A team from the University of Washington has reviewed multiple AI models that have been put forward as potential tools for detecting Covid-19 in patients and found that these models rely on “fast learning” to arrive at their conclusions.
When trained to detect disease, AI tools cannot recognize clinically significant indicators and instead look for shortcuts, such as – in one infamous case – the appearance of a ruler in images of skin cancer.
In the latter case, looking at coronavirus, as described in Nature Machine Intelligence, the models used features such as text markings or patient positioning specific to each dataset to detect the presence of the novel coronavirus.
“A physician would generally expect an X-ray finding of Covid-19 to be based on specific patterns in the image that reflect disease processes,” said study co-lead author Alex DeGrave, a PhD student.

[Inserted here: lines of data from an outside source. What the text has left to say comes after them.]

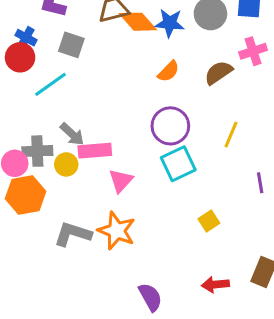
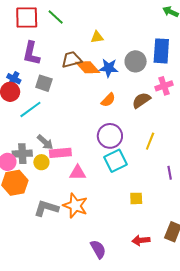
pink triangle: (121, 181) -> (78, 173), turned 48
yellow square: (209, 221) -> (136, 198), turned 32

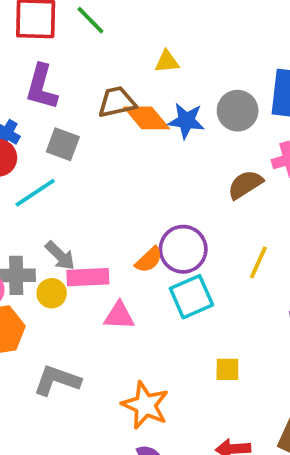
orange semicircle: (108, 100) -> (149, 260), moved
orange star: (75, 206) -> (145, 405), moved

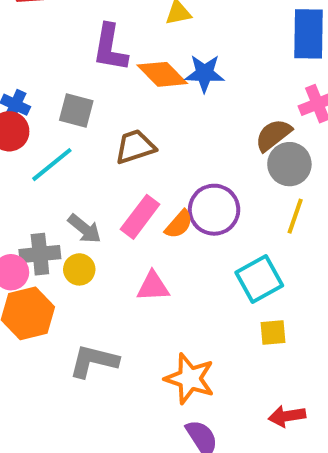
purple L-shape: (42, 87) -> (110, 48), moved
brown trapezoid: (117, 102) -> (135, 147), moved
gray circle: (238, 111) -> (289, 164), moved
pink rectangle: (88, 277) -> (140, 217), moved, turned -45
cyan square: (191, 297) -> (259, 279), moved

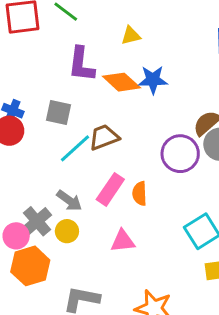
cyan line: (52, 165) -> (75, 148), moved
purple circle: (214, 210) -> (180, 154), moved
orange semicircle: (179, 224) -> (140, 193), turned 140
gray cross: (40, 254) -> (37, 221), turned -32

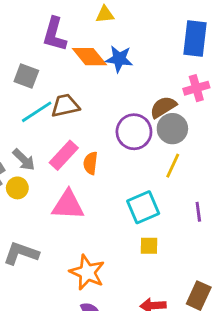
pink triangle: (123, 241) -> (68, 205), size x1.4

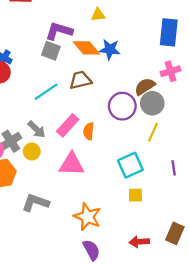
purple L-shape: (55, 34) -> (59, 31), turned 92
gray square: (26, 76) -> (51, 51), moved
brown trapezoid: (65, 106) -> (80, 80), moved

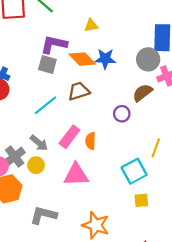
gray circle: (152, 103) -> (148, 59), moved
purple circle: (122, 106) -> (122, 114), size x0.6
yellow line: (153, 132) -> (156, 148), moved

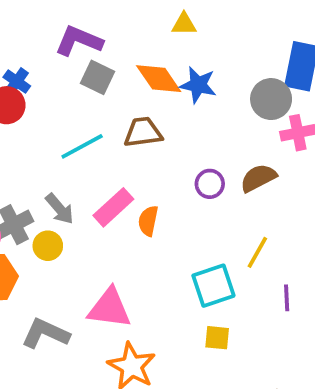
purple L-shape: (54, 44) -> (79, 41), moved
brown semicircle: (142, 93) -> (258, 178), moved
pink triangle: (76, 175) -> (110, 308), moved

“For example, instead of relying on those patterns, a system using shortcut learning could judge that a person is older and thus conclude that the disease is more likely because it is more common in older patients.
“The shortcut is not necessarily wrong, but the association is unexpected and not transparent.
This can lead to an incorrect diagnosis. Rapid learning, while not technically inaccurate, is not robust and is likely to cause the model to fail outside its original setting.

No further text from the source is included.